MVP Track Club head coach Stephen Francis has admitted disappointment that his athlete Shericka Jackson did not break the women's 200m world record at the Eugene leg of the Diamond League last weekend. This, he says, is making him reconsider how she approaches next season.

Jackson, the reigning 200m world champion and second-fastest woman of all time in the event, clocked 21.57 seconds (0.3m/s) to win the 200m on Sunday at Hayward Field.

A day after running 10.70s to win the 100m, Jackson was not challenged as she broke the meet record of 21.77s set in 2017 by the late Tori Bowie.

Jackson ran a world-leading 21.41s to win the gold medal at the World Athletics Championships in Budapest, Hungary last month. The world record time of 21.34s was set by the American Florence Griffith-Joyner in 1988.

FRANCIS...nobody is ever perfect, but it was not disappointing for the most part

Francis told the Jamaica Observer that the track in Eugene, Oregon is well known to produce fast times, and he was shocked she was unable to break the world record there.

Francis says he did not think Jackson's participation in the 100m would have affected her run in the 200m the following day.
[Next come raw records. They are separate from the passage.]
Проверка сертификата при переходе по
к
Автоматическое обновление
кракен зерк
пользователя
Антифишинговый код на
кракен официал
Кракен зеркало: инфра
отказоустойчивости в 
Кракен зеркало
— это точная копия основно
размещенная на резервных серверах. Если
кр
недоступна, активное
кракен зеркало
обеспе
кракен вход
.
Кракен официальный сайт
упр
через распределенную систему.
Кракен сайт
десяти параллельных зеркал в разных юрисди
"Based on the history, we felt that the best opportunity would have been the meet in Eugene," he said. "I didn't believe that running the 100 metres would have affected her as much as it did, but that is part of lifeso we just have to try again, whenever.

"It probably might be that we will have to seriously consider her not doubling up at these kinds of events if she is going to get a real shot at that record when she is in form."
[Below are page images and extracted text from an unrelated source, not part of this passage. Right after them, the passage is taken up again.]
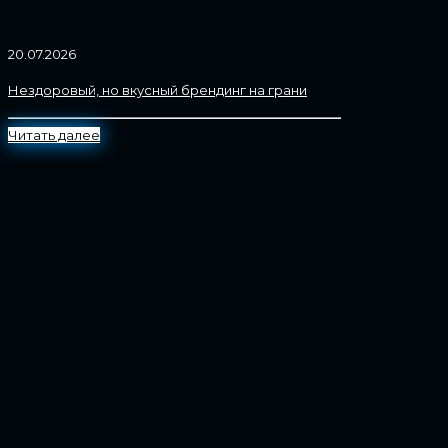
20.07.2026
Нездоровый, но вкусный брендинг на грани
Читать далее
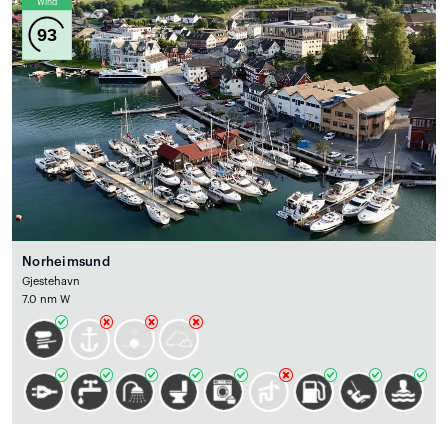
Wind
93
Norheimsund
Gjestehavn
7.0 nm W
Francis shared that wind conditions have not been kind to Jackson throughout the season in her attempts to break the world 200m record, and there is a possibility that next season she might compete at different parts of the globe where the tracks and wind would be perfect for her to accomplish this feat.

"I think once she is in form she should be able to, but there has not been much help for her in terms of wind assistance and so on," he said. "We probably might have to go to Mexico or Kenya or one of those places, and who knows? But it is a bit too early to say right now."

Jackson, who also won a silver medal in the women's 100m in Budapest, is the joint fastest female athlete this year in the event with a time of 10.65.

Francis says Jackson could have done better throughout the season if not for a number of mistakes she had made during the campaign.

"Nobody is ever perfect but it was not disappointing, for the most part," he said. "There are times when you felt that she made some mistakes, but overall it was okay," he said.